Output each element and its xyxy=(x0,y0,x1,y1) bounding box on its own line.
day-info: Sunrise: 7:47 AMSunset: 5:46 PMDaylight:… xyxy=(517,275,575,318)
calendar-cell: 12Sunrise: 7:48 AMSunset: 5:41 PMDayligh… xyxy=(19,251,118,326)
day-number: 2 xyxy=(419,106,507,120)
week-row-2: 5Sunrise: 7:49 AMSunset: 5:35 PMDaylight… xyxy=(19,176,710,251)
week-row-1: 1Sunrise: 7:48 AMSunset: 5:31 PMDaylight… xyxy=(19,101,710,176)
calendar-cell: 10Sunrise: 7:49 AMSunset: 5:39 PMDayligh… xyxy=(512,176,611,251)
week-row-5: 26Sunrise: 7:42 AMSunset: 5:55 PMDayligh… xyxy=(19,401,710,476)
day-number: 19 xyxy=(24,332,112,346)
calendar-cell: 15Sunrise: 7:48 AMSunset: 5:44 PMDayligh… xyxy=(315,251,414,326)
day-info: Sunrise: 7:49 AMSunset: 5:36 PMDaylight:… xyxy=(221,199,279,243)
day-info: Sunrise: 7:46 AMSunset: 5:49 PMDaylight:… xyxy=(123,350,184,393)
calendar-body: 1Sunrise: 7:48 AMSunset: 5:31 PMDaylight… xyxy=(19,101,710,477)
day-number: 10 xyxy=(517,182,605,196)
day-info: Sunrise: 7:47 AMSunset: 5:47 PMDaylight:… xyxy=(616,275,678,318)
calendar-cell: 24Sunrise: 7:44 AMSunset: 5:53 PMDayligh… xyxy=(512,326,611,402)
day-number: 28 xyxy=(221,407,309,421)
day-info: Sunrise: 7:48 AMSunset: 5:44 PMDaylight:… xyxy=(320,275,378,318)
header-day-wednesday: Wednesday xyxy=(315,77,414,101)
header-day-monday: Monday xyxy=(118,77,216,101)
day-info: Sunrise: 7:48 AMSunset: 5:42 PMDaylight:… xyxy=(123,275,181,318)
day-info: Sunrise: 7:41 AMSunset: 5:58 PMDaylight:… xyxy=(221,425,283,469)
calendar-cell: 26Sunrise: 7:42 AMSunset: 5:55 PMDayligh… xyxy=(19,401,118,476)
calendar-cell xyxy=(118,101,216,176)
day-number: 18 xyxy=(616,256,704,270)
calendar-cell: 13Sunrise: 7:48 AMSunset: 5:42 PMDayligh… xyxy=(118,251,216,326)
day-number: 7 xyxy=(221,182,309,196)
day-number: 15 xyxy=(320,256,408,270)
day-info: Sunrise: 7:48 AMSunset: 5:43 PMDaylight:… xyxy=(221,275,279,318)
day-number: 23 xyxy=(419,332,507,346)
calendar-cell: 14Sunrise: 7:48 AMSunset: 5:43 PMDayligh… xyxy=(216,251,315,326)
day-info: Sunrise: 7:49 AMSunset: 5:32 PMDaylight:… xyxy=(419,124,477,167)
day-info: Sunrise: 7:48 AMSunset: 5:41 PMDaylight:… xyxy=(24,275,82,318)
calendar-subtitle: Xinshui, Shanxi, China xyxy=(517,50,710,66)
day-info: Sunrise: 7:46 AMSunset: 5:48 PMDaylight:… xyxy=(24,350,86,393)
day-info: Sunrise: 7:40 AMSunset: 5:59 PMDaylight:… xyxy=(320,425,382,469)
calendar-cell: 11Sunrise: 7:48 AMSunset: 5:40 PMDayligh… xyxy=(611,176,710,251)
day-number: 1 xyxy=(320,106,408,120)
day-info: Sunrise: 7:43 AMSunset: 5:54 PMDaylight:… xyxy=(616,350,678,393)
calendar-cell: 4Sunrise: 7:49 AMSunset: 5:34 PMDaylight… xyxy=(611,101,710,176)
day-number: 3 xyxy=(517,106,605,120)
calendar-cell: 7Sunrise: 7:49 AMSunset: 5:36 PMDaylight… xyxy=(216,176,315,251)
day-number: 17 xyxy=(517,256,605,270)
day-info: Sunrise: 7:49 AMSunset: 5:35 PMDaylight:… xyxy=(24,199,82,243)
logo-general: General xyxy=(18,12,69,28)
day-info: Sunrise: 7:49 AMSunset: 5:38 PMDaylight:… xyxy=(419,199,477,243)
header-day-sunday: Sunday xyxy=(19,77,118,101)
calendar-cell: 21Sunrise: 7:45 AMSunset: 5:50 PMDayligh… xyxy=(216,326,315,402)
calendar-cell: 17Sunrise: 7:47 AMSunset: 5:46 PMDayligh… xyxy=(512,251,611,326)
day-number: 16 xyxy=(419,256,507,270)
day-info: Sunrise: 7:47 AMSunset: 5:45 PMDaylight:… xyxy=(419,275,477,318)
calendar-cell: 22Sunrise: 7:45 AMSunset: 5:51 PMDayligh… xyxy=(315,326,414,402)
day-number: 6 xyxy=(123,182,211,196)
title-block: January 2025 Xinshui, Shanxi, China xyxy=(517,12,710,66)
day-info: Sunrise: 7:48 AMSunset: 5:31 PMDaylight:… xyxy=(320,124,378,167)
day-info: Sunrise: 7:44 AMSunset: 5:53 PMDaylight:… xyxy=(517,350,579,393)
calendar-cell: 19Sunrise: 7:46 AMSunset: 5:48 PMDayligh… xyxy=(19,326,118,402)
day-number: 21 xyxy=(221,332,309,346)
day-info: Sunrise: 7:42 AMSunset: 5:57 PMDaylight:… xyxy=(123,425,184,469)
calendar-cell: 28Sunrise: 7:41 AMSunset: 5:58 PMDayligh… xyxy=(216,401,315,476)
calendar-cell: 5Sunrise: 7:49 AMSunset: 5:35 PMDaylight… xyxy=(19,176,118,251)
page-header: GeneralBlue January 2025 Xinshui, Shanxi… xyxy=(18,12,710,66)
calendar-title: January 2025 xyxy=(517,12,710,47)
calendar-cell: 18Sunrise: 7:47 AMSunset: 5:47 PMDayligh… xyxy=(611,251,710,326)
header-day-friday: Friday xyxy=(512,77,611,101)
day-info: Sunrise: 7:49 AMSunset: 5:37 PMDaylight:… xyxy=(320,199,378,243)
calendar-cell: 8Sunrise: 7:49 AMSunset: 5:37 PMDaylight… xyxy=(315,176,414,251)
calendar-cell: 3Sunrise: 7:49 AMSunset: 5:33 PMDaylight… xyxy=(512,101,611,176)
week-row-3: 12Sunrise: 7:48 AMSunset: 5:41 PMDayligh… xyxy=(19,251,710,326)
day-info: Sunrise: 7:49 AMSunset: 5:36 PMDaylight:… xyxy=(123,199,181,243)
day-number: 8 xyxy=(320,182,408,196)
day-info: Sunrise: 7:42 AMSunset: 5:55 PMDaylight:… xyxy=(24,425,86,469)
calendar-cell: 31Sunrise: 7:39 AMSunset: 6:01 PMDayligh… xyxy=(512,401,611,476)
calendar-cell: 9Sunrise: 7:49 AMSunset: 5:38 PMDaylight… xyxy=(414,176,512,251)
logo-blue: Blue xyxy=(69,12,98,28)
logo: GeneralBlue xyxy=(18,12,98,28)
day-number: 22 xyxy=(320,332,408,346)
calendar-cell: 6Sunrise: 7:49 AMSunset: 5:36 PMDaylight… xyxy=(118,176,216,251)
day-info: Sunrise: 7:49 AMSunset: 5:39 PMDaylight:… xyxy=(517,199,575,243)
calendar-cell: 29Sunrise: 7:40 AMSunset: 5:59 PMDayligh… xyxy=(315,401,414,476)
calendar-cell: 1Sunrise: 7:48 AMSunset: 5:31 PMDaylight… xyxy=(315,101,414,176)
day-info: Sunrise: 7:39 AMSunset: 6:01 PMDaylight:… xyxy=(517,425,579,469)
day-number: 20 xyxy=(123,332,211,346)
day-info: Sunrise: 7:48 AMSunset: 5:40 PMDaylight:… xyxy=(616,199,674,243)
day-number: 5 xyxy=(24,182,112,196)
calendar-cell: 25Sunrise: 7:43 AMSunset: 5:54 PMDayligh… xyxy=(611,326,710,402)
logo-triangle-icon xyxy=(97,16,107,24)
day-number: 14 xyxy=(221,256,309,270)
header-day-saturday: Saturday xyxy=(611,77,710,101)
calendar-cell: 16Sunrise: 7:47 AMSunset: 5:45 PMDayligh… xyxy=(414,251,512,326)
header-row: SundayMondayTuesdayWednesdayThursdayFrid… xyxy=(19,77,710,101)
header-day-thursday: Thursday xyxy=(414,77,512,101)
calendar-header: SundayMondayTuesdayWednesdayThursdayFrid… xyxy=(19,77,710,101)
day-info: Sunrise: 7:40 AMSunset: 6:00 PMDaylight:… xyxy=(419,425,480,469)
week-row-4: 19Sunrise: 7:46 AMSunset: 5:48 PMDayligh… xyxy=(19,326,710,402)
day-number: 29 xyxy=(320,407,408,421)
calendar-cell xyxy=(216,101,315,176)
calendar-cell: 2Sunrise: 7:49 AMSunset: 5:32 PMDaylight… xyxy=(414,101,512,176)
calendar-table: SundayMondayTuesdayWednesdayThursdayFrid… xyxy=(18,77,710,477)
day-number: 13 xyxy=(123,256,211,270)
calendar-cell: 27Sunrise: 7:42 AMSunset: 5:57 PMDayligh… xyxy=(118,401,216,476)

==

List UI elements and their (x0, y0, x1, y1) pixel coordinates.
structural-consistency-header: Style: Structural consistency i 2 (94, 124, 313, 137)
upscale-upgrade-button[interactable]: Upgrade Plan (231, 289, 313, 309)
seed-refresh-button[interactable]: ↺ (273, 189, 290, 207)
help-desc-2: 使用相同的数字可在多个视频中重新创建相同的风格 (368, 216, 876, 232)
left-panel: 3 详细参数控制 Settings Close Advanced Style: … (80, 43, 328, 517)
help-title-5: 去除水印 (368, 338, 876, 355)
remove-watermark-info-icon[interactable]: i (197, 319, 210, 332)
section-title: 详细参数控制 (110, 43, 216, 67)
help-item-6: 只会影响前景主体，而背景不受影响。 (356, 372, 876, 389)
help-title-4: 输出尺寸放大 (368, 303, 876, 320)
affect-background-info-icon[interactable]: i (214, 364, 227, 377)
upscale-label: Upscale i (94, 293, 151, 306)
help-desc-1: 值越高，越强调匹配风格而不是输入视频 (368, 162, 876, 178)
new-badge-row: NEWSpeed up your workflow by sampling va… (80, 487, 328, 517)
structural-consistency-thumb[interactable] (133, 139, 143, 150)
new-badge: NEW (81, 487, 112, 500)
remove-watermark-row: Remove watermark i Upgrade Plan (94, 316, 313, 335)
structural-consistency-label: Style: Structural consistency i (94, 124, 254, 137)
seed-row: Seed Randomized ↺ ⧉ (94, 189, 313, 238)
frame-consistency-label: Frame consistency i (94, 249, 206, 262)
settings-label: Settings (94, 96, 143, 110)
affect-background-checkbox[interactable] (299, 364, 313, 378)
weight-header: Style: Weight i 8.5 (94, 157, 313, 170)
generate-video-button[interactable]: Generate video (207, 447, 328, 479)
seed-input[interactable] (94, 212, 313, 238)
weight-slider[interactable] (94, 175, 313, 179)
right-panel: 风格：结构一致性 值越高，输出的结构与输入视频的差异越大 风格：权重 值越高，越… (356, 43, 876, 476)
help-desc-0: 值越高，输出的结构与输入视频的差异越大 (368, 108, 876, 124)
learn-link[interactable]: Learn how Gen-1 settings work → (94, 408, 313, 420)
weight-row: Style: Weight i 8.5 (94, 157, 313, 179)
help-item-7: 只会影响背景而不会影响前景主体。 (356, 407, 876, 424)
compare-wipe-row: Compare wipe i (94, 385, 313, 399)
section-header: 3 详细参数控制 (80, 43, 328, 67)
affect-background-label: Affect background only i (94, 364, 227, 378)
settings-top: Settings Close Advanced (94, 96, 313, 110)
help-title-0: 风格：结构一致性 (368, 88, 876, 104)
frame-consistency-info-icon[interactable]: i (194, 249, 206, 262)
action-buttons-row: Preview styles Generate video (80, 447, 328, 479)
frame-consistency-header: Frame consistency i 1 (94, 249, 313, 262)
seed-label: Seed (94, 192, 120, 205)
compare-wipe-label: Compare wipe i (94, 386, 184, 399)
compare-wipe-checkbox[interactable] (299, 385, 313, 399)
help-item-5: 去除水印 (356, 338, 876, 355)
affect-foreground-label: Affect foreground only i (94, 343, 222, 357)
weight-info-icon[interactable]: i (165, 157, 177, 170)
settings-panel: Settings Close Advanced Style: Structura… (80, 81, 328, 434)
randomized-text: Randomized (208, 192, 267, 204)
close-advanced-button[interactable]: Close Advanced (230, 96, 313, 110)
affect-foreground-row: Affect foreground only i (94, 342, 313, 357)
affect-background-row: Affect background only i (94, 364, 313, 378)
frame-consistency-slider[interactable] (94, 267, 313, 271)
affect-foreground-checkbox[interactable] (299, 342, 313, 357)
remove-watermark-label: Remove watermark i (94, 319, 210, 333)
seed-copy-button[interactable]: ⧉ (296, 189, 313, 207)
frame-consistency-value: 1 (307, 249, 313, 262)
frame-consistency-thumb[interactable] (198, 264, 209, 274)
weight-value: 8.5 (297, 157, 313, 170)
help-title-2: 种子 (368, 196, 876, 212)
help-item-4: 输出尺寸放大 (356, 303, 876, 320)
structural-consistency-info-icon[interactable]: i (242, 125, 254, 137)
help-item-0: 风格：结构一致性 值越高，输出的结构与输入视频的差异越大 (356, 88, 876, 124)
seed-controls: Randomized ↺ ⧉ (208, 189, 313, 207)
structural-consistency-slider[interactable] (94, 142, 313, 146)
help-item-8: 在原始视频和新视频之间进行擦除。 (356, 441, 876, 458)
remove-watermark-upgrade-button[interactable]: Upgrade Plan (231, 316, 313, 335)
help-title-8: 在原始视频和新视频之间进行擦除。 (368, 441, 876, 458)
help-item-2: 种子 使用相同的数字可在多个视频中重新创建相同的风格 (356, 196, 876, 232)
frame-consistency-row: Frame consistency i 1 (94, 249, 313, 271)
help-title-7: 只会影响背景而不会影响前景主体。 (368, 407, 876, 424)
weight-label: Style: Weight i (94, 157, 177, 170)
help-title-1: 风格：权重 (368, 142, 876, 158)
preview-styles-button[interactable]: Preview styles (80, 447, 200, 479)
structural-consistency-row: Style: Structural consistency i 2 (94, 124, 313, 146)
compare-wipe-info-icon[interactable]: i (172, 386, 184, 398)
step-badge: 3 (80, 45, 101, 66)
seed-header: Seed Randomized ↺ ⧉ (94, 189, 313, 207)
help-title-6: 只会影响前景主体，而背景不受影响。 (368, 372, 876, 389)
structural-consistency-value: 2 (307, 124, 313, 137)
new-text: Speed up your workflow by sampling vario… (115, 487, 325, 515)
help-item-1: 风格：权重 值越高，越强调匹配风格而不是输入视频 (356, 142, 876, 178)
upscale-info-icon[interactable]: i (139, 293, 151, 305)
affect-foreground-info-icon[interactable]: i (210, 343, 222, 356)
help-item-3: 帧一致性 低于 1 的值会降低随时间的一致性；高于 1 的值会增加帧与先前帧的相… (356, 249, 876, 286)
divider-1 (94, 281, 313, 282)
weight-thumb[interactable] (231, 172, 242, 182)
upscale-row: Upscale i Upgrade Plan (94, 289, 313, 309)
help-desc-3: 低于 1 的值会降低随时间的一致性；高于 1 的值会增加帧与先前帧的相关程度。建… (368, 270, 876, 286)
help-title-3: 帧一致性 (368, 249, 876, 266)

**Exercise instructions**
Say only how many lines in the records carry the word "structural".

**Exercise answer**
7